Using $\epsilon$-$\delta$ definition of limit to prove a limit doesn't exist.

Question

How can I use the $\epsilon$-$\delta$ definition of limit to prove that the following limit doesn't exist? $$ \lim_{x\to1} \sin(\frac{1}{x-1}) $$ So far, I have tried to write out the definition of limit and what we get from that, but I am afraid that I haven't made much progress.

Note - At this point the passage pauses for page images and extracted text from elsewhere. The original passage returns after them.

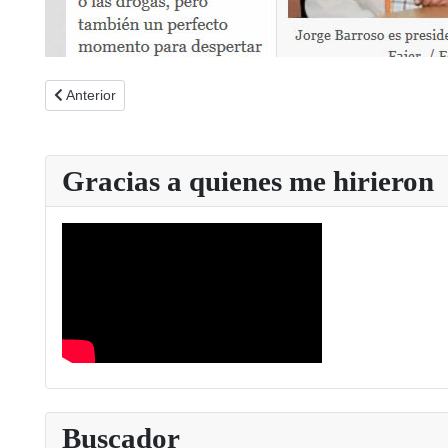
Artículo anterior: Huelva Ya 29-10-2015
Anterior
Gracias a quienes me hirieron
Buscador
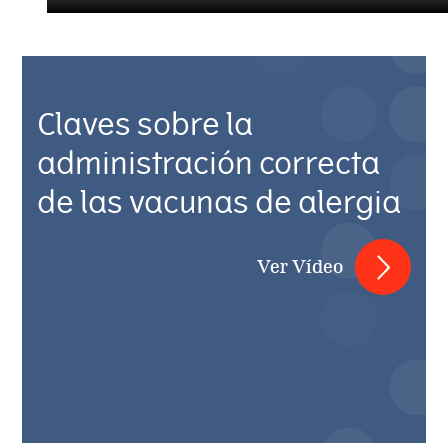
Claves sobre la
administración correcta
de las vacunas de alergia
Ver Vídeo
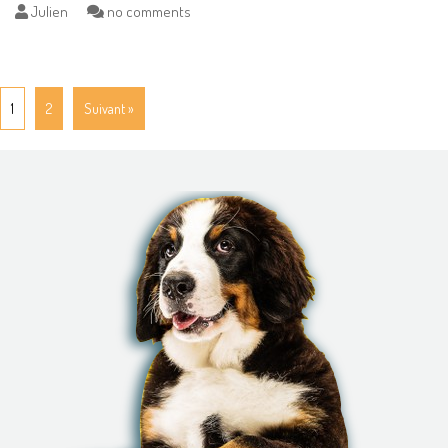
Julien
no comments
1
2
Suivant »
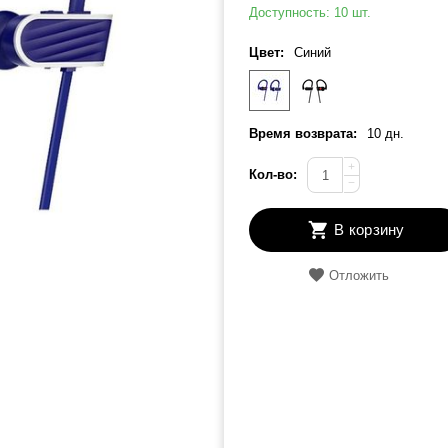
Доступность:
10 шт.
Цвет:
Синий
Время возврата:
10 дн.
+
Кол-во:
−
В корзину
Отложить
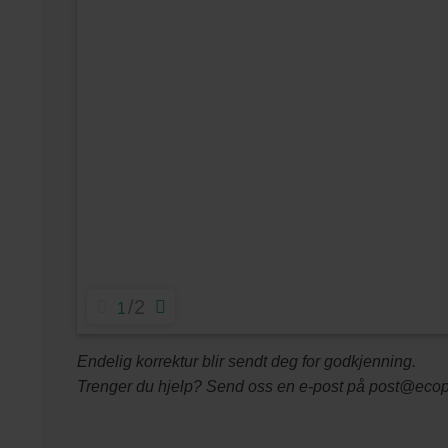
2
1
Endelig korrektur blir sendt deg for godkjenning.
Trenger du hjelp? Send oss en e-post på post@ecopr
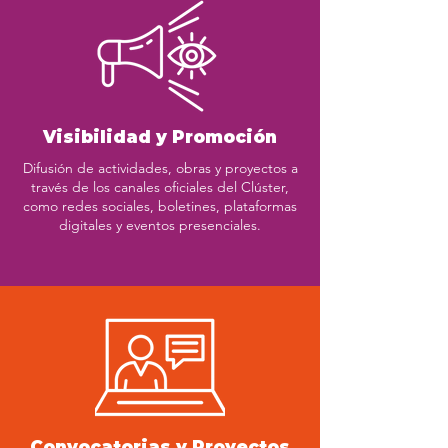
Visibilidad y Promoción
Difusión de actividades, obras y proyectos a
través de los canales oficiales del Clúster,
como redes sociales, boletines, plataformas
digitales y eventos presenciales.
Convocatorias y Proyectos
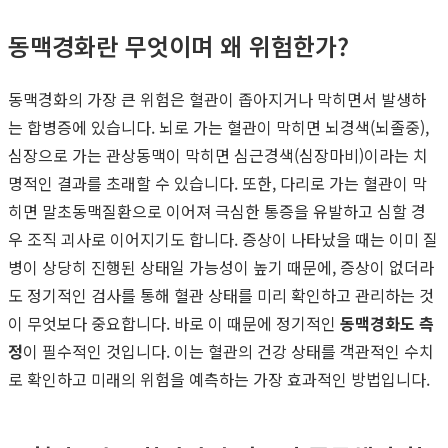
동맥경화란 무엇이며 왜 위험한가?
동맥경화의 가장 큰 위험은 혈관이 좁아지거나 막히면서 발생하
는 합병증에 있습니다. 뇌로 가는 혈관이 막히면 뇌경색(뇌졸중),
심장으로 가는 관상동맥이 막히면 심근경색(심장마비)이라는 치
명적인 결과를 초래할 수 있습니다. 또한, 다리로 가는 혈관이 막
히면 말초동맥질환으로 이어져 극심한 통증을 유발하고 심할 경
우 조직 괴사로 이어지기도 합니다. 증상이 나타났을 때는 이미 질
병이 상당히 진행된 상태일 가능성이 높기 때문에, 증상이 없더라
도 정기적인 검사를 통해 혈관 상태를 미리 확인하고 관리하는 것
이 무엇보다 중요합니다. 바로 이 때문에 정기적인
동맥경화도 측
정
이 필수적인 것입니다. 이는 혈관의 건강 상태를 객관적인 수치
로 확인하고 미래의 위험을 예측하는 가장 효과적인 방법입니다.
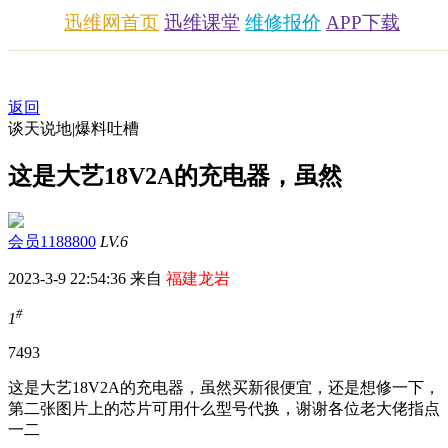
迅维网首页
迅维课堂
维修报价
APP下载
返回
谈天说地|爆料吐槽
这是大艺18V2A的充电器，虽然
会员1188800
LV.6
2023-3-9 22:54:36 来自
福建龙岩
#
1
749
3
这是大艺18V2A的充电器，虽然买新很便宜，还是想修一下，
第二张图片上的芯片可用什么型号代换，谢谢各位老大佬指点
一二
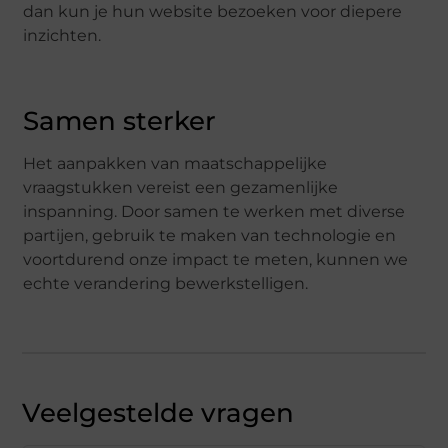
dan kun je hun website bezoeken voor diepere
inzichten.
Samen sterker
Het aanpakken van maatschappelijke
vraagstukken vereist een gezamenlijke
inspanning. Door samen te werken met diverse
partijen, gebruik te maken van technologie en
voortdurend onze impact te meten, kunnen we
echte verandering bewerkstelligen.
Veelgestelde vragen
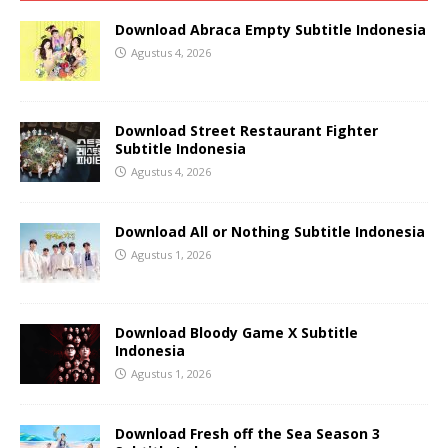
Download Abraca Empty Subtitle Indonesia
Agustus 4, 2026
Download Street Restaurant Fighter
Subtitle Indonesia
Agustus 4, 2026
Download All or Nothing Subtitle Indonesia
Agustus 1, 2026
Download Bloody Game X Subtitle
Indonesia
Agustus 1, 2026
Download Fresh off the Sea Season 3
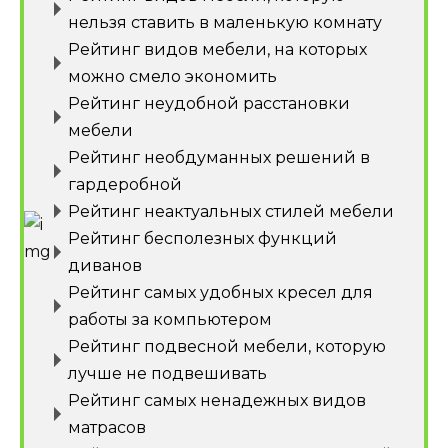
нельзя ставить в маленькую комнату
Рейтинг видов мебели, на которых
можно смело экономить
Рейтинг неудобной расстановки
мебели
Рейтинг необдуманных решений в
гардеробной
Рейтинг неактуальных стилей мебели
Рейтинг бесполезных функций
диванов
Рейтинг самых удобных кресел для
работы за компьютером
Рейтинг подвесной мебели, которую
лучше не подвешивать
Рейтинг самых ненадежных видов
матрасов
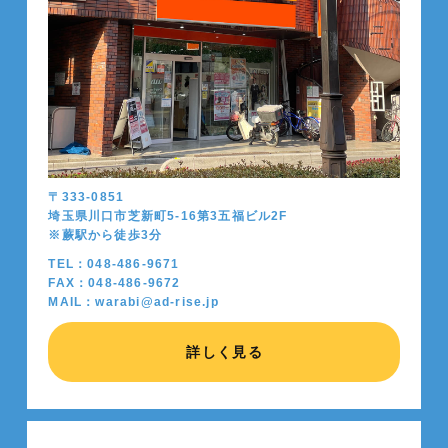
〒333-0851
埼玉県川口市芝新町5-16第3五福ビル2F
※蕨駅から徒歩
3
分
TEL：048-486-9671
FAX：048-486-9672
MAIL：warabi@ad-rise.jp
詳しく見る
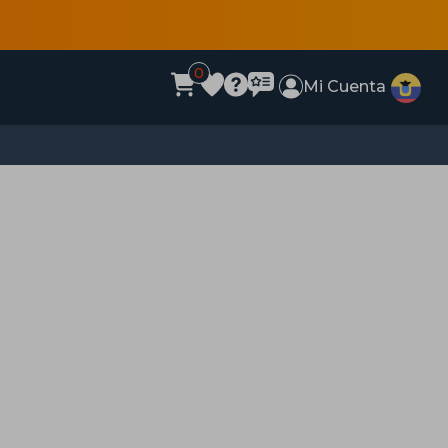
0
Mi Cuenta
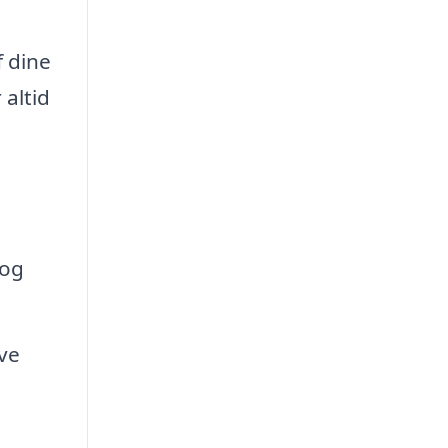
f dine
 altid
 og
ive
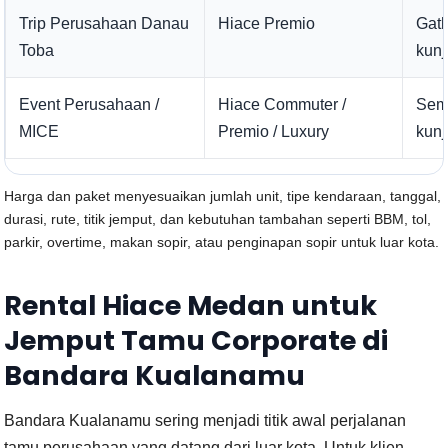
Trip Perusahaan Danau
Hiace Premio
Gath
Toba
kunj
Event Perusahaan /
Hiace Commuter /
Semi
MICE
Premio / Luxury
kun
Harga dan paket menyesuaikan jumlah unit, tipe kendaraan, tanggal,
durasi, rute, titik jemput, dan kebutuhan tambahan seperti BBM, tol,
parkir, overtime, makan sopir, atau penginapan sopir untuk luar kota.
Rental Hiace Medan untuk
Jemput Tamu Corporate di
Bandara Kualanamu
Bandara Kualanamu sering menjadi titik awal perjalanan
tamu perusahaan yang datang dari luar kota. Untuk klien,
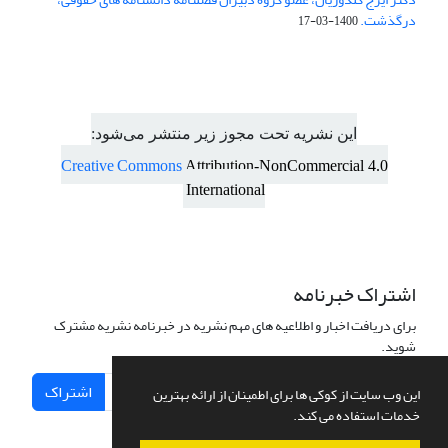
درگذشت.
1400-03-17
این نشریه تحت مجوز زیر منتشر می‌شود:
Creative Commons
Attribution-NonCommercial 4.0
International
اشتراک خبرنامه
برای دریافت اخبار و اطلاعیه های مهم نشریه در خبرنامه نشریه مشترک
شوید.
اشتراک
این وب سایت از کوکی ها برای اطمینان از ارائه بهترین
خدمات استفاده می کند.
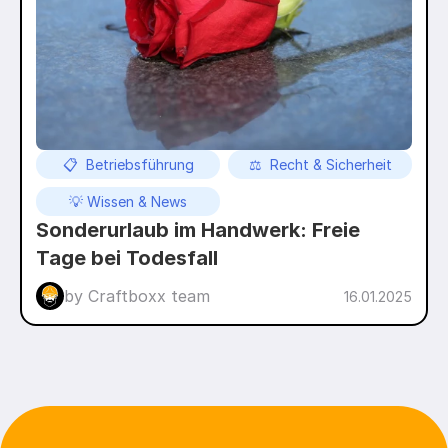
📋  Betriebsführung
⚖️  Recht & Sicherheit
💡 Wissen & News
Sonderurlaub im Handwerk: Freie 
Tage bei Todesfall
by Craftboxx team
16.01.2025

My work so far:

Assuming the contrary, let's say the limit exists and is equal to L. From the definition of limit we get that $0<\lvert{x-1}\rvert<\delta$ and hence we have to find some $\delta$ which will imply $\lvert\sin(\frac{1}{x-1})-L\rvert <\epsilon$. I am not able to get beyond this, I was thinking about getting a lower bound on $\sin(\frac{1}{x-1})$ using the first inequality, but I doubt that's going to help in constructing a counter-example.

Answer 1

How can I use the $\epsilon$-$\delta$ definition of limit to prove that the following limit doesn't exist? $$ \lim_{x\to1} \sin(\frac{1}{x-1}) $$

Let $~\displaystyle f(x) = \sin\left(\frac{1}{x-1}\right).$

I guess that different people attack this problem in different ways. My approach is to establish that no matter how small a neighborhood of $\delta > 0$ is taken around $x = 1$, I will always be able to find distinct values $x_1, x_2$ that are both inside this neighborhood, so that (for example), for a fixed $r > 0$, you have that

$$|f(x_1) - f(x_2)| > 2r.$$

Assume that this has been done. Then, set $\epsilon = r$, and consider whether the function can converge to a limit $L$. The problem is that

$$|f(x_1) - L| + |f(x_2) - L| > 2r = 2\epsilon, \tag1$$

by the triangle inequality. Therefore, in (1) above, at least one of the two LHS terms must be greater than $\epsilon$. Further, by presumption, this will hold no matter how small $\delta$ is taken. This implies that it is impossible for any limit $L$ to exist such that the function converges to $L$.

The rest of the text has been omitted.